§ **LISTED RECORDS**
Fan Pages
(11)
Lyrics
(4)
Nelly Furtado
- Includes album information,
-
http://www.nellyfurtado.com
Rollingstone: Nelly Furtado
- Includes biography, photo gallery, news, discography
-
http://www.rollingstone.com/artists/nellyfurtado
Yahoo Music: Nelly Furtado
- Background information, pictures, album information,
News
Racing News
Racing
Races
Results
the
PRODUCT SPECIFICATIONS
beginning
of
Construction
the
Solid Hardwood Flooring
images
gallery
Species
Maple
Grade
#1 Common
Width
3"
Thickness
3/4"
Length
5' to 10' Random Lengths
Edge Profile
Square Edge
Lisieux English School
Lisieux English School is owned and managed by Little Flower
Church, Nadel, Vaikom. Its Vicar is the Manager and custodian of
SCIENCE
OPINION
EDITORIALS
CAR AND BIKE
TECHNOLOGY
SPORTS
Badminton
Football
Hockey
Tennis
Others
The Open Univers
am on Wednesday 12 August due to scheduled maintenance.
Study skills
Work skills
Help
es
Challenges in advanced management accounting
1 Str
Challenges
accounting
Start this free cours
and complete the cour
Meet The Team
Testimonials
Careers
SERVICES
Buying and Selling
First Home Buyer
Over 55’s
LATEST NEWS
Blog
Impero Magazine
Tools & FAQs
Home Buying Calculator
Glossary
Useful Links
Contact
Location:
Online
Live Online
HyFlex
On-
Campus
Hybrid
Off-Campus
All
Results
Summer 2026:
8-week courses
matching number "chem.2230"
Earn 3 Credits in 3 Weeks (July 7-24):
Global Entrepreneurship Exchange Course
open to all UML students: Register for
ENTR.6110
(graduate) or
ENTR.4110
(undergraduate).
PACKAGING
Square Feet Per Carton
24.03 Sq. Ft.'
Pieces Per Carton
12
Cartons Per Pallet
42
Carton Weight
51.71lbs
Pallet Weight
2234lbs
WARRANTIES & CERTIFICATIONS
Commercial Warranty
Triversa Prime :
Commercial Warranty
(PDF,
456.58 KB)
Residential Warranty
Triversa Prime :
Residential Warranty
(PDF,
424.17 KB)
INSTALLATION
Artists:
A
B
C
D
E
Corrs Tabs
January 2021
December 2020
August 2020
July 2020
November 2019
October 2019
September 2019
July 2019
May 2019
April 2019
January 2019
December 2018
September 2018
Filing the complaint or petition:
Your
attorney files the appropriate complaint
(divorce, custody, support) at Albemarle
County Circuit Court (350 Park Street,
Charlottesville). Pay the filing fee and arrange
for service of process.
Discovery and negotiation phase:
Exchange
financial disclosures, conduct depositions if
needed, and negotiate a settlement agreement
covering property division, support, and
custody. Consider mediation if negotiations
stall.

§ **EXERCISE OBJECTIVE**
Across the whole listing, every line must be copied exactly.

§ **EXERCISE OUTPUT**
Fan Pages
(11)
Lyrics
(4)
Nelly Furtado
- Includes album information,
-
http://www.nellyfurtado.com
Rollingstone: Nelly Furtado
- Includes biography, photo gallery, news, discography
-
http://www.rollingstone.com/artists/nellyfurtado
Yahoo Music: Nelly Furtado
- Background information, pictures, album information,
News
Racing News
Racing
Races
Results
the
PRODUCT SPECIFICATIONS
beginning
of
Construction
the
Solid Hardwood Flooring
images
gallery
Species
Maple
Grade
#1 Common
Width
3"
Thickness
3/4"
Length
5' to 10' Random Lengths
Edge Profile
Square Edge
Lisieux English School
Lisieux English School is owned and managed by Little Flower
Church, Nadel, Vaikom. Its Vicar is the Manager and custodian of
SCIENCE
OPINION
EDITORIALS
CAR AND BIKE
TECHNOLOGY
SPORTS
Badminton
Football
Hockey
Tennis
Others
The Open Univers
am on Wednesday 12 August due to scheduled maintenance.
Study skills
Work skills
Help
es
Challenges in advanced management accounting
1 Str
Challenges
accounting
Start this free cours
and complete the cour
Meet The Team
Testimonials
Careers
SERVICES
Buying and Selling
First Home Buyer
Over 55’s
LATEST NEWS
Blog
Impero Magazine
Tools & FAQs
Home Buying Calculator
Glossary
Useful Links
Contact
Location:
Online
Live Online
HyFlex
On-
Campus
Hybrid
Off-Campus
All
Results
Summer 2026:
8-week courses
matching number "chem.2230"
Earn 3 Credits in 3 Weeks (July 7-24):
Global Entrepreneurship Exchange Course
open to all UML students: Register for
ENTR.6110
(graduate) or
ENTR.4110
(undergraduate).
PACKAGING
Square Feet Per Carton
24.03 Sq. Ft.'
Pieces Per Carton
12
Cartons Per Pallet
42
Carton Weight
51.71lbs
Pallet Weight
2234lbs
WARRANTIES & CERTIFICATIONS
Commercial Warranty
Triversa Prime :
Commercial Warranty
(PDF,
456.58 KB)
Residential Warranty
Triversa Prime :
Residential Warranty
(PDF,
424.17 KB)
INSTALLATION
Artists:
A
B
C
D
E
Corrs Tabs
January 2021
December 2020
August 2020
July 2020
November 2019
October 2019
September 2019
July 2019
May 2019
April 2019
January 2019
December 2018
September 2018
Filing the complaint or petition:
Your
attorney files the appropriate complaint
(divorce, custody, support) at Albemarle
County Circuit Court (350 Park Street,
Charlottesville). Pay the filing fee and arrange
for service of process.
Discovery and negotiation phase:
Exchange
financial disclosures, conduct depositions if
needed, and negotiate a settlement agreement
covering property division, support, and
custody. Consider mediation if negotiations
stall.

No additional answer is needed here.